As Oscar Wilde once aptly noticed, the best way to resist temptation is to yield to it. When we think about our lives, we are prone to yield to two temptations at once. Whenever our plans and goals crash, we willingly blame it on our destiny as a scheme of life, which was written beforehand and therefore cannot be altered by any initiatives. And conversely, when we have a lucky streak, we start thinking of ourselves as “architects of our own fate”, as the Roman commander Appius Claudius defined it (1). Then we start fervent activities in shaping our life, which is likely to come to a halt when things take a turn for the worse. Where is the truth? Obviously, it lies somewhere between these two temptations of total submission to chance and destiny, on the one hand, and opinionated, God-like creation of life.
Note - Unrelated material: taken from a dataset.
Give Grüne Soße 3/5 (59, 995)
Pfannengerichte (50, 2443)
Reliance on chance serves as a justification of total passivity. The role of “architect” presupposes total awareness of all details, which is absolutely impossible for a human being. As Bulgakov’s diabolical Voland noticed, the problem is that a human is “suddenly mortal”. If you cannot foresee the most fundamental thing, the end of your existence, how can you be sure about the rest, in order to make proper plans?
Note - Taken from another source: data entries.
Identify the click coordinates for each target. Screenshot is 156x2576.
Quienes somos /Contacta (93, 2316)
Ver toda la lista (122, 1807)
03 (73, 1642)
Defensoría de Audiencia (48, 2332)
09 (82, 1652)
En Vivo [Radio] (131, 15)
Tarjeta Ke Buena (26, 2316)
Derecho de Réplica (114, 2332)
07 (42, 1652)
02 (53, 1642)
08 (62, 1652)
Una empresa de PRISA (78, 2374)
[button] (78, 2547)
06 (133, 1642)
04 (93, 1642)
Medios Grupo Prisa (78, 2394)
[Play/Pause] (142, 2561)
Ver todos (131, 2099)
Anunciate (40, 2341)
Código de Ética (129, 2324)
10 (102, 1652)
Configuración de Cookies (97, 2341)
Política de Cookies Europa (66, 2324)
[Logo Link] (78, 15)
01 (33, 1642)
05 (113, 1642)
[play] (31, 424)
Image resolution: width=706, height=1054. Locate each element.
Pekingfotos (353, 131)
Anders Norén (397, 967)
I share the opinion of the greatest humanist of all time. William Shakespeare, despite his famous plays about King Lear and “star-crossed lovers”, said, “it is not in the stars to hold our destiny but in ourselves” (2). We can and should shape our lives. It is our personal choice that matters. But this choice should first and foremost differentiate between matters that can and can’t be changed. We should have the strength to change whatever we can, accept the unchangeable, and be wise to differentiate between the two.
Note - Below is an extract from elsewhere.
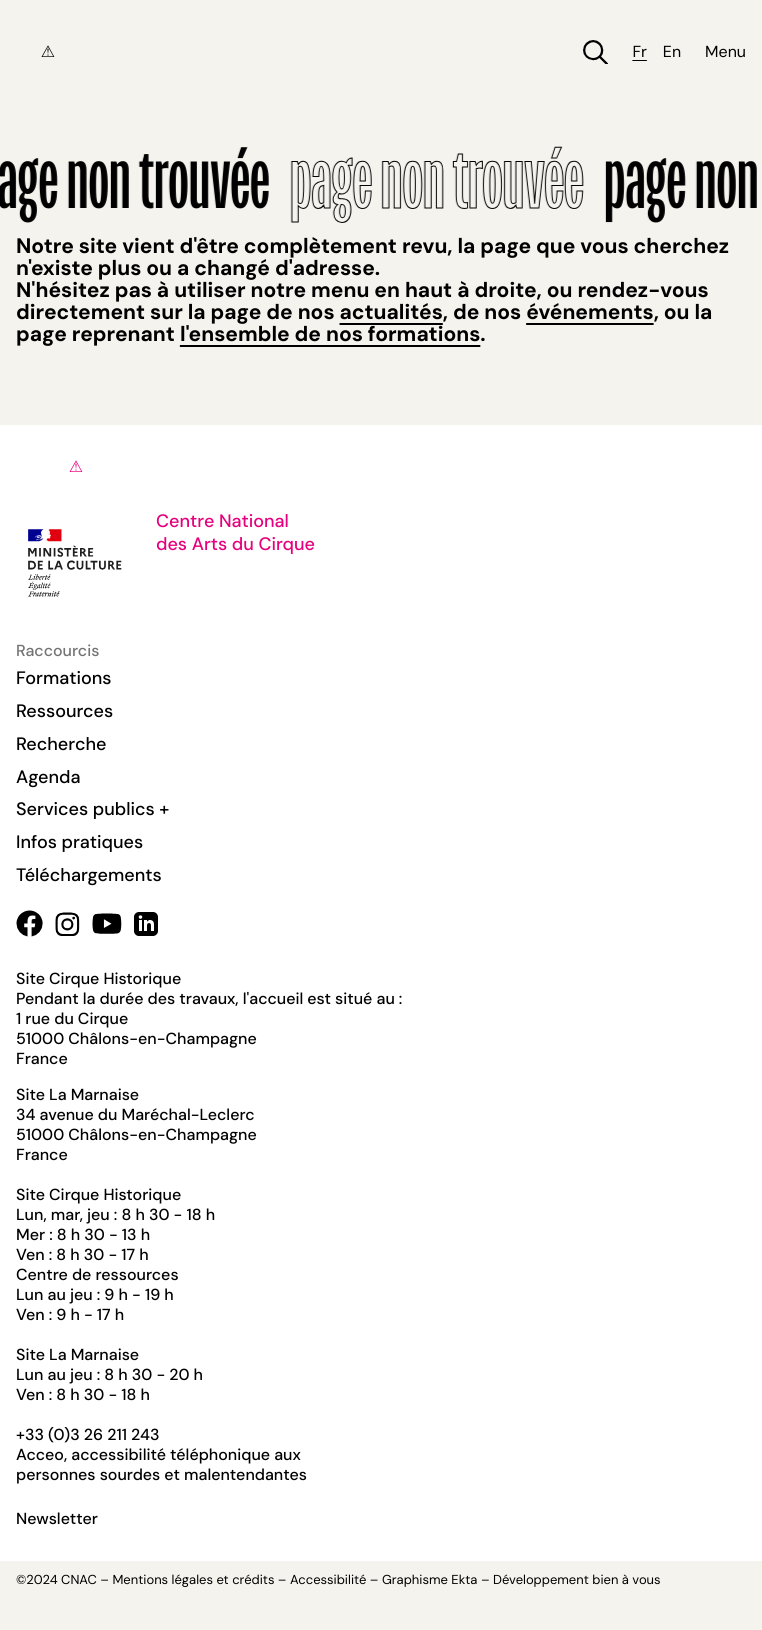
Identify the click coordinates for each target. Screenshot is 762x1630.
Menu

I think that apt choice between these three invariable elements of life will help to avoid the two temptations of total passivity and self-assured planning. We can hardly become total masters of our life due to limited human abilities, but we can definitely become good managers of it, for skillful management means first and foremost the ability to choose from the existing alternatives, create new ones and plan ahead, taking into the account force majeure circumstances and not blaming fate for mistakes or counting on casual streaks of luck for success.